Reviewed by Lexie CornerOct 3 2024
Engineers from the University of Pennsylvania have opened new possibilities in gene therapy and personalized medicine by using lipid nanoparticles (LNPs) to target specific tissues. These molecules, which played a crucial role in delivering COVID-19 vaccines, are now being explored for broader medical applications. The study was published in Nature Nanotechnology.
By adjusting the chemical structure of lipid nanoparticles, the researchers were able to target different organs, presaging a new era in precision medicine. Image Credit: Lulu Xue and Michael J. Mitchell
Previous studies, including those from Penn Engineering, have relied on a trial-and-error approach to screen "libraries" of LNPs to find variants that target specific organs like the lungs.
We have never understood how the structure of one key component of the LNP, the ionizable lipid, determines the ultimate destination of LNPs to organs beyond the liver.
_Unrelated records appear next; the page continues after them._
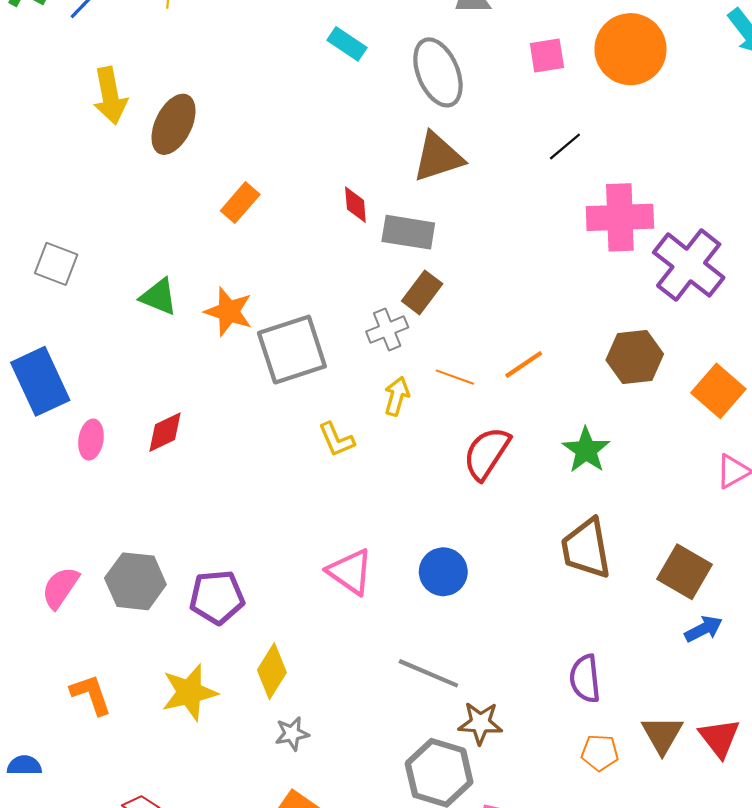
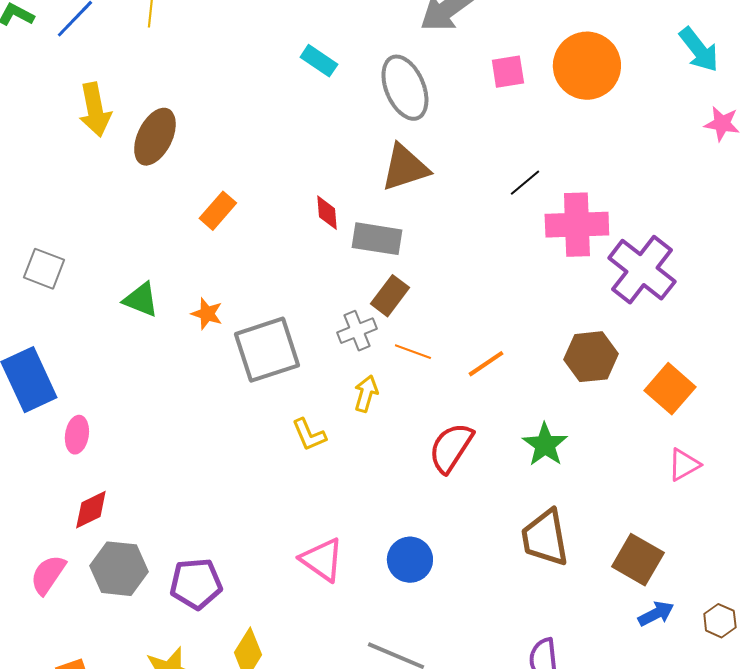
black line: (565, 146) -> (525, 183), moved
orange star: (229, 312) -> (207, 314), size x0.7
orange line: (455, 377) -> (413, 352), moved
red diamond: (165, 432) -> (91, 510), moved

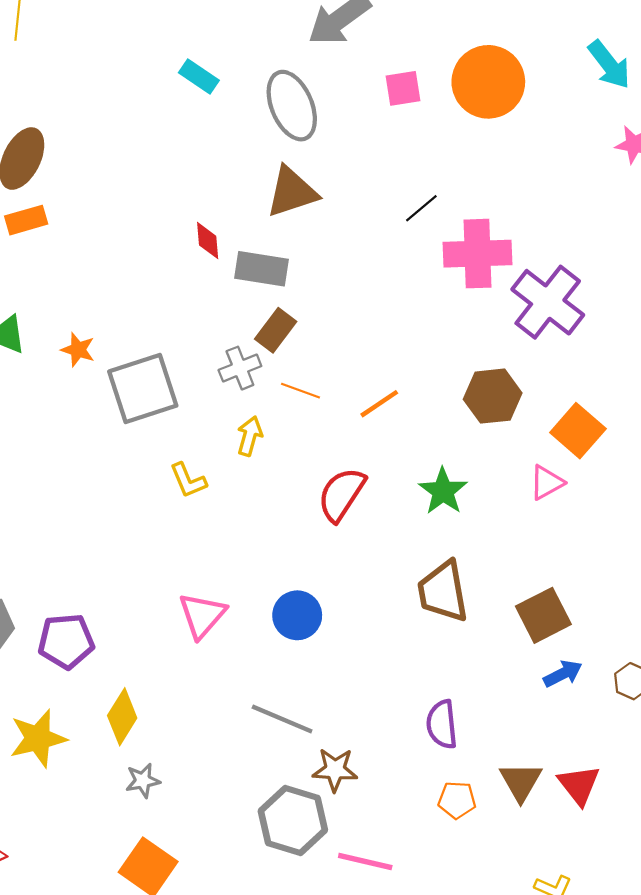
orange rectangle: (218, 211) -> (26, 220), moved, turned 33
pink triangle: (684, 465) -> (547, 482), moved
pink triangle: (322, 560) -> (202, 615), turned 36
brown square: (638, 560) -> (543, 615), turned 33

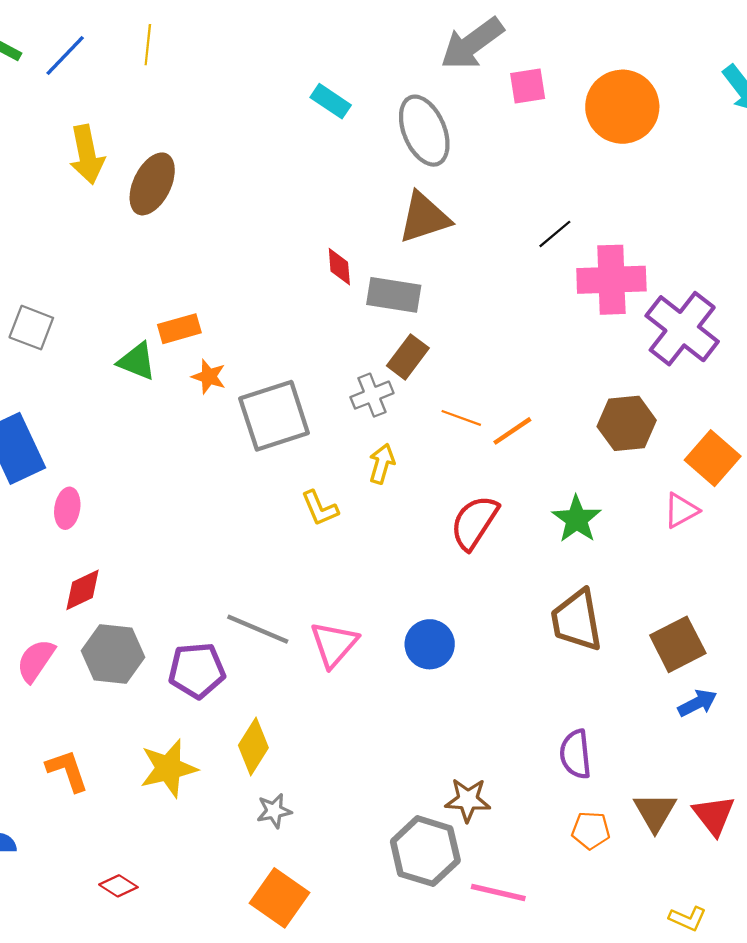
pink square: (403, 88) -> (528, 86), moved
orange rectangle: (26, 220) -> (179, 329), moved
orange line: (300, 391) -> (461, 418), moved
gray line: (282, 719) -> (258, 629), moved

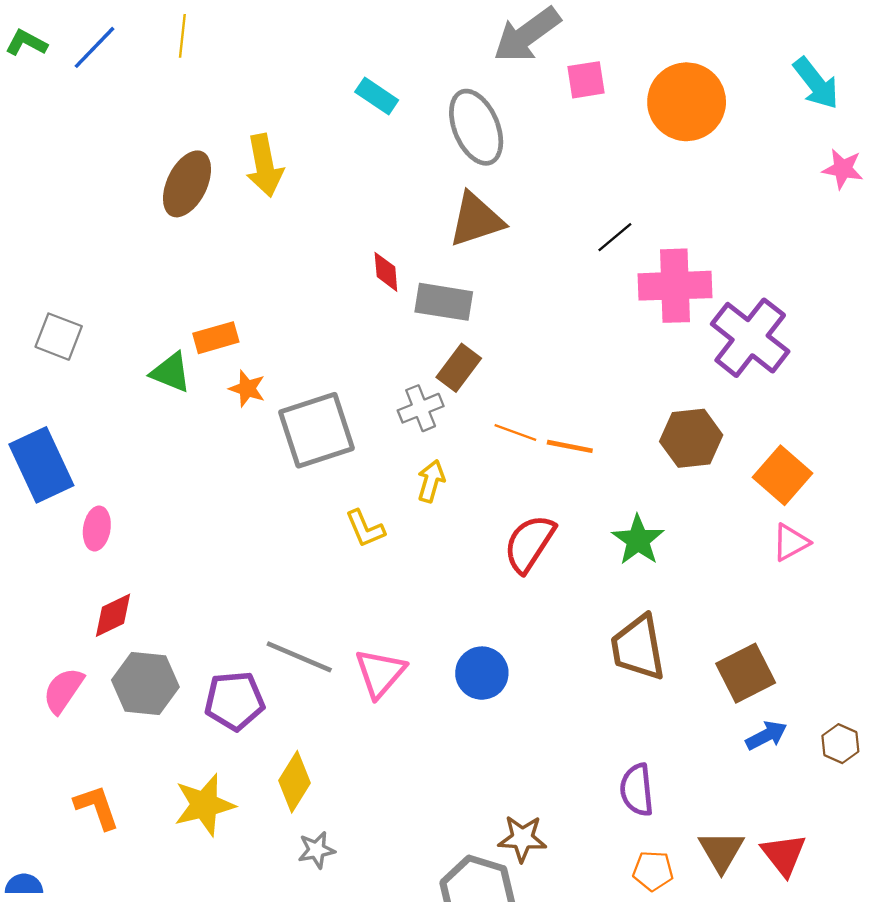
yellow arrow: (87, 155) -> (264, 165), moved
orange line: (512, 431) -> (570, 446), turned 45
pink triangle: (681, 510) -> (791, 542), moved

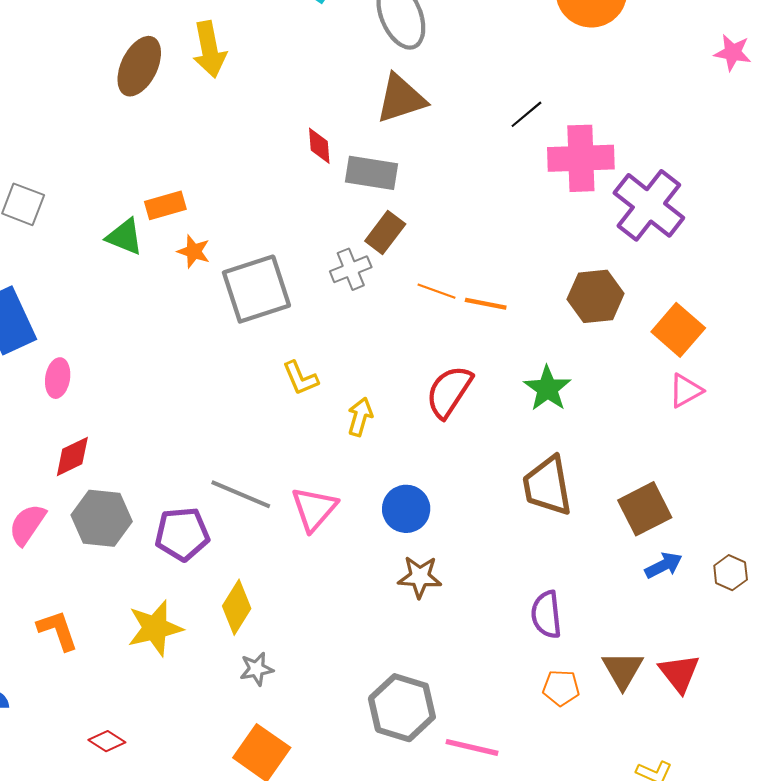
yellow arrow: (431, 481) -> (360, 417), moved
brown star: (522, 838) -> (420, 577), moved

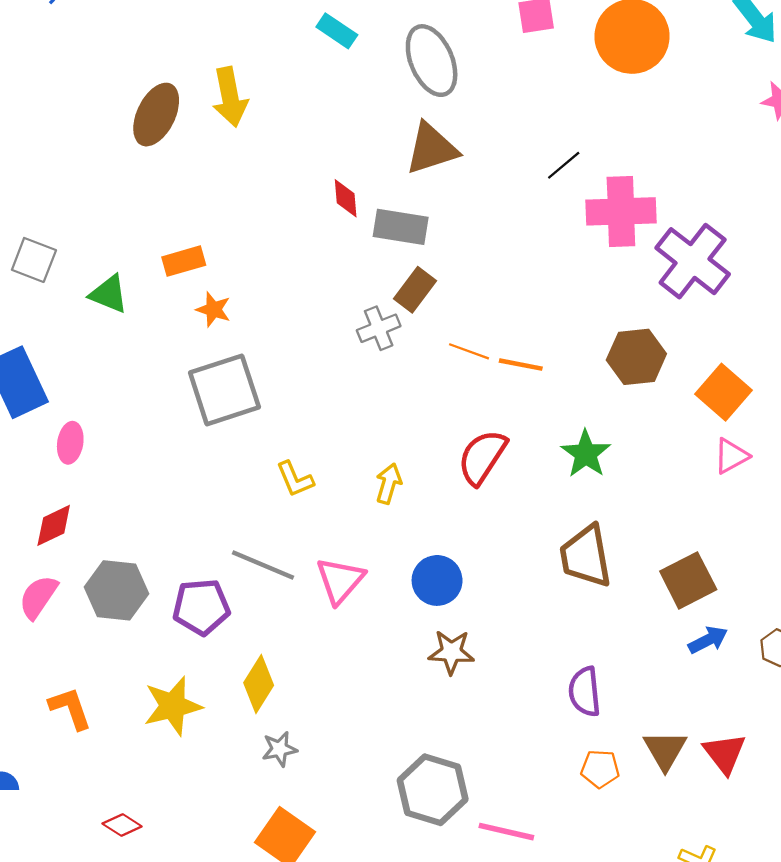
green triangle: (125, 237) -> (109, 294), moved
gray square: (256, 289) -> (224, 390), moved
yellow L-shape: (300, 378) -> (295, 479), moved
red diamond: (72, 457) -> (54, 525), moved

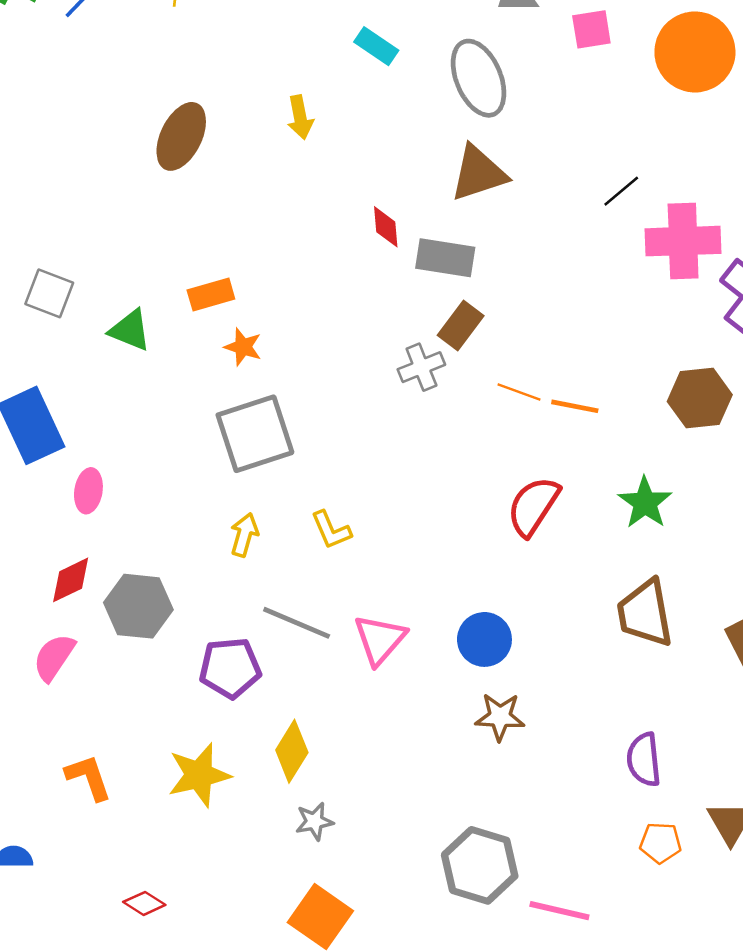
yellow arrow: (230, 97) -> (300, 117), moved, size x0.7
yellow arrow: (389, 484) -> (244, 535), moved
gray hexagon: (117, 590) -> (138, 606), moved

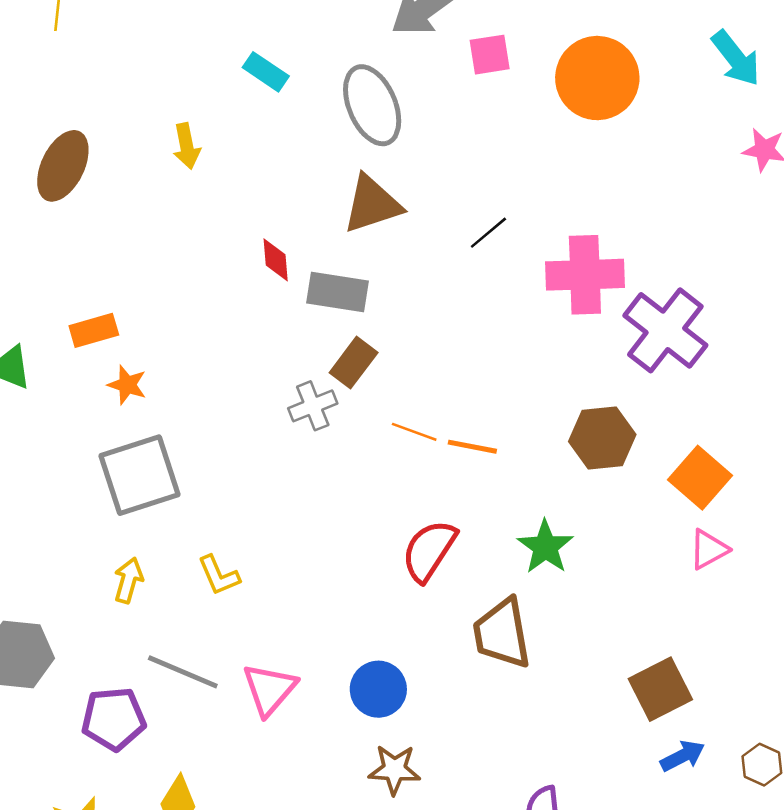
black line: (621, 191) -> (488, 233), moved
brown trapezoid: (645, 613) -> (502, 633), moved

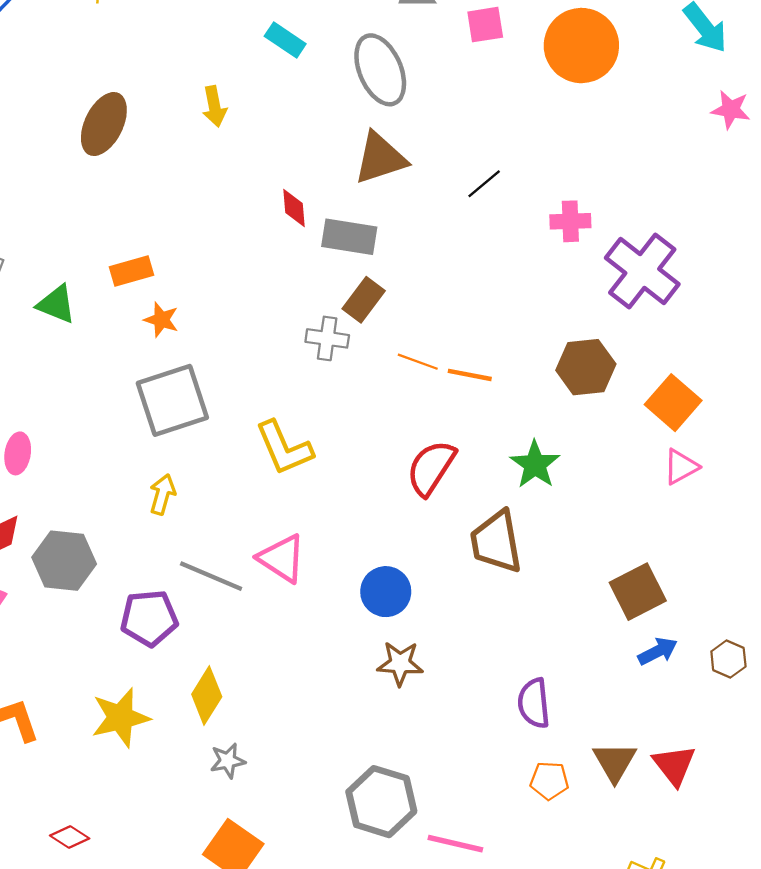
pink cross: (585, 275) -> (570, 221), size x0.6
gray cross: (313, 406) -> (327, 338), turned 30
yellow L-shape: (219, 575) -> (284, 448), moved, size x1.5
pink triangle: (269, 689) -> (282, 558), moved, turned -38

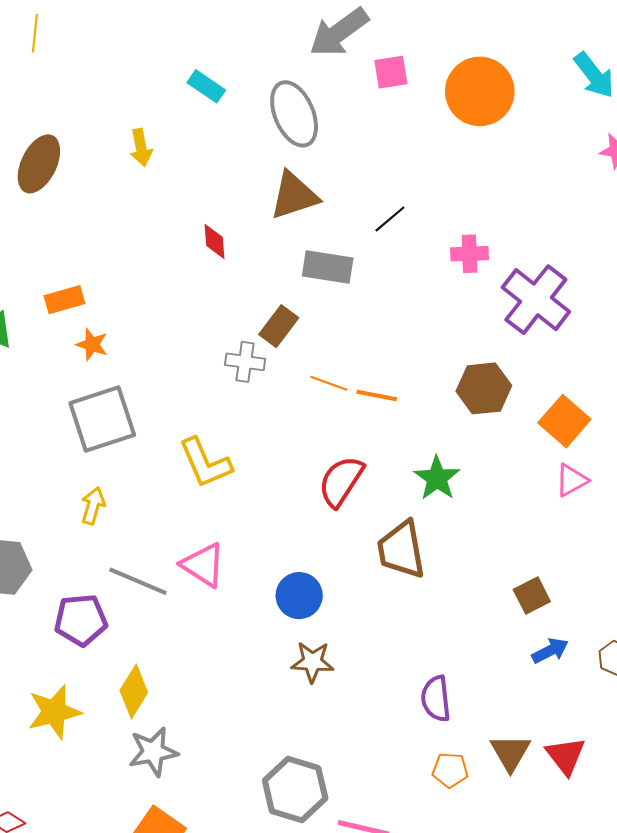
gray rectangle: (349, 237) -> (328, 267), moved
brown square: (638, 592) -> (532, 596), size x0.7
gray star: (228, 761) -> (153, 752), size x1.5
Michael J. Mitchell, Associate Professor, Department of Bioengineering, University of Pennsylvania
Mitchell's research highlights how slight changes to the chemical structure of the ionizable lipid, a key component of LNPs, can enable precise tissue-specific distribution, particularly to the lungs, spleen, and liver.
The Power of Siloxane
The researchers achieved a significant breakthrough by incorporating siloxane composites—silicon- and oxygen-based compounds commonly found in medical devices, cosmetics, and drug delivery—into the ionizable lipids characteristic of LNPs.
Siloxane composites, known for their stability and low toxicity, have been likened to silicon housewares, which are renowned for being long-lasting and simple to clean.
“We sought to explore if these attributes could be exploited to engineer highly stable and minimally toxic LNPs for mRNA delivery,” the researchers reported.
After testing hundreds of versions of these newly developed siloxane-incorporating lipid nanoparticles (SiLNPs), the team identified the precise chemical properties that enhance mRNA delivery.
“Identifying their in vivo delivery was a huge challenge,” said Lulu Xue, Postdoctoral Fellow in the Mitchell Lab and Study Co-First Author.
Finding The Right Formula
The researchers initially tested SiLNPs in an animal model by delivering mRNA encoding firefly luciferase—the gene responsible for a firefly's glow—to malignant liver cells. The glowing cells confirmed that SiLNPs had successfully delivered the mRNA to the target.
Although LNPs often accumulate in the liver due to its extensive blood vessel network, the researchers observed an unexpected and promising result: some SiLNP variants directed the molecules beyond the liver, a major goal in LNP research. Glowing cells also appeared in the lungs, indicating successful mRNA delivery there.
The team further discovered that even small modifications, such as replacing an amide group with an ester, could significantly alter SiLNP behavior, achieving up to a 90 % success rate in targeting lung tissue.
We just changed the structure of the lipids, but this small change in the lipid chemistry substantially increased extrahepatic delivery.
Lulu Xue, Postdoctoral Fellow and Study Co-First Author, University of Pennsylvania
New Effects, New Applications
The researchers found that various chemical factors, such as the structure, length, and number of silicon groups in the lipids, significantly influenced the overall effectiveness of the SiLNPs. They also observed that SiLNPs showed a strong preference for targeting endothelial cells, which make up the blood vessels, suggesting potential applications in regenerative medicine for repairing damaged blood vessels, especially in the lungs.
In animal models with viral infections that damaged lung blood vessels, SiLNPs carrying agents that promote blood vessel formation led to improved blood oxygen levels and lung function.
The scientists hypothesized that the larger size of silicon atoms compared to carbon atoms could be a factor in SiLNP efficiency. This size difference makes the atoms less tightly packed, likely increasing membrane fluidity when SiLNPs fuse with target cells, making it easier for mRNA to enter cells and produce proteins more effectively. Additionally, proteins binding to the surface of SiLNPs in the bloodstream help direct them to the appropriate tissues.
Ultimately, SiLNPs delivered mRNA up to six times more efficiently than current standard LNPs, demonstrating the significant clinical potential of siloxane composites in enhancing delivery performance.
“These SiLNPs show promise for protein replacement therapies, regenerative medicine, and CRISPR-Cas-based gene editing,” said Xue.
We hope that this paper can lead to new clinical applications for lipid nanoparticles by showing how simple alterations to their chemical structure can enable highly specific mRNA delivery to the organ of interest.
Michael J. Mitchell, Associate Professor, Department of Bioengineering, University of Pennsylvania
Journal Reference:
Xue, L., et al. (2024) Combinatorial design of siloxane-incorporated lipid nanoparticles augments intracellular processing for tissue-specific mRNA therapeutic delivery. Nature Nanotechnology. doi.org/10.1038/s41565-024-01747-6.